Supported Dictionaries

  • Japanese: IPADIC (embedded), UniDic (embedded)
  • Korean: ko-dic (embedded)
  • Chinese: CC-CEDICT (embedded)
  • Custom: User dictionary support

Filter Types

Character Filters:

  • Mapping filter (character replacement)
  • Regex filter (pattern-based replacement)
  • Unicode normalization (NFKC, etc.)
  • Japanese iteration mark normalization

Token Filters:

  • Text case transformation (lowercase, uppercase)
  • Length filtering (min/max character length)
  • Stop words filtering
  • Japanese-specific filters (base form, reading form, etc.)
  • Korean-specific filters

Install project dependencies

Install Python

# Install Python
% pyenv install 3.13.5

Setup repository and activate virtual environment

# Clone lindera project repository
% git clone git@github.com:lindera/lindera.git
% cd lindera

# Create Python virtual environment and initialize
% make init

# Activate Python virtual environment
% source .venv/bin/activate

Install lindera-python in the virtual environment

This command builds the library with development settings (debug build).

(.venv) % make python-develop

Quick Start

Basic Tokenization

from lindera.dictionary import load_dictionary
from lindera.tokenizer import Tokenizer

# Load dictionary
dictionary = load_dictionary("embedded://ipadic")

# Create a tokenizer
tokenizer = Tokenizer(dictionary, mode="normal")

# Tokenize Japanese text
text = "すもももももももものうち"
tokens = tokenizer.tokenize(text)

for token in tokens:
    print(f"Text: {token.surface}, Position: {token.byte_start}-{token.byte_end}")

Using Character Filters

from lindera import TokenizerBuilder

# Create tokenizer builder
builder = TokenizerBuilder()
builder.set_mode("normal")
builder.set_dictionary("embedded://ipadic")

# Add character filters
builder.append_character_filter("mapping", {"mapping": {"ー": "-"}})
builder.append_character_filter("unicode_normalize", {"kind": "nfkc"})

# Build tokenizer with filters
tokenizer = builder.build()
text = "テストー123"
tokens = tokenizer.tokenize(text)  # Will apply filters automatically

Using Token Filters

from lindera import TokenizerBuilder

# Create tokenizer builder
builder = TokenizerBuilder()
builder.set_mode("normal")
builder.set_dictionary("embedded://ipadic")

# Add token filters
builder.append_token_filter("lowercase")
builder.append_token_filter("length", {"min": 2, "max": 10})
builder.append_token_filter("japanese_stop_tags", {"tags": ["助詞", "助動詞"]})

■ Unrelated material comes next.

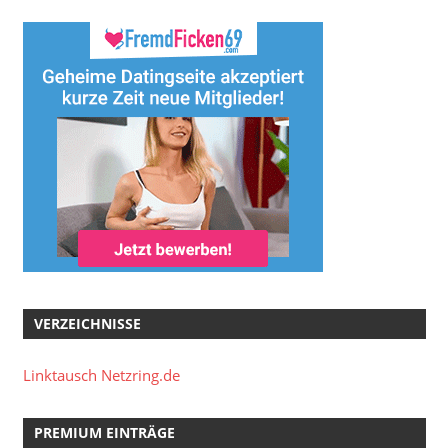
VERZEICHNISSE
Linktausch Netzring.de
PREMIUM EINTRÄGE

# Build tokenizer with filters
tokenizer = builder.build()
tokens = tokenizer.tokenize("テキストの解析")

Integrated Pipeline

from lindera import TokenizerBuilder

# Build tokenizer with integrated filters
builder = TokenizerBuilder()
builder.set_mode("normal")
builder.set_dictionary("embedded://ipadic")

# Add character filters
builder.append_character_filter("mapping", {"mapping": {"ー": "-"}})
builder.append_character_filter("unicode_normalize", {"kind": "nfkc"})

# Add token filters  
builder.append_token_filter("lowercase")
builder.append_token_filter("japanese_base_form")

# Build and use
tokenizer = builder.build()
tokens = tokenizer.tokenize("コーヒーショップ")

Working with Metadata

from lindera import Metadata

# Get metadata for a specific dictionary
metadata = Metadata.load("embedded://ipadic")
print(f"Dictionary: {metadata.dictionary_name}")
print(f"Version: {metadata.dictionary_version}")

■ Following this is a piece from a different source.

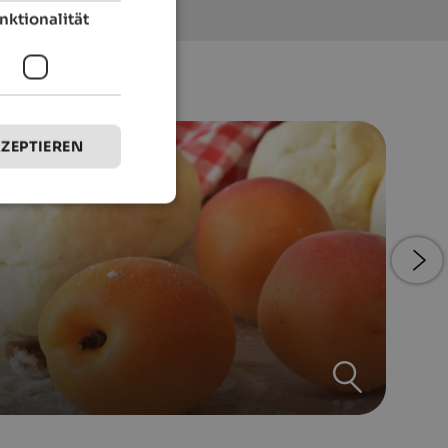
nktionalität
KZEPTIEREN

# Access schema information
schema = metadata.dictionary_schema
print(f"Schema has {len(schema.fields)} fields")
print(f"Fields: {schema.fields[:5]}")  # First 5 fields

Advanced Usage

Filter Configuration Examples

Character filters and token filters accept configuration as dictionary arguments:

from lindera import TokenizerBuilder

builder = TokenizerBuilder()
builder.set_dictionary("embedded://ipadic")

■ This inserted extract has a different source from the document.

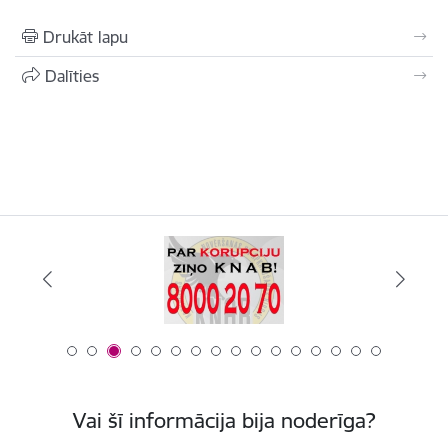
Drukāt lapu
Dalīties
Vai šī informācija bija noderīga?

# Character filters with dict configuration
builder.append_character_filter("unicode_normalize", {"kind": "nfkc"})
builder.append_character_filter("japanese_iteration_mark", {
    "normalize_kanji": "true",
    "normalize_kana": "true"
})
builder.append_character_filter("mapping", {
    "mapping": {"リンデラ": "lindera", "トウキョウ": "東京"}
})

# Token filters with dict configuration  
builder.append_token_filter("japanese_katakana_stem", {"min": 3})
builder.append_token_filter("length", {"min": 2, "max": 10})
builder.append_token_filter("japanese_stop_tags", {
    "tags": ["助詞", "助動詞", "記号"]
})

# Filters without configuration can omit the dict
builder.append_token_filter("lowercase")
builder.append_token_filter("japanese_base_form")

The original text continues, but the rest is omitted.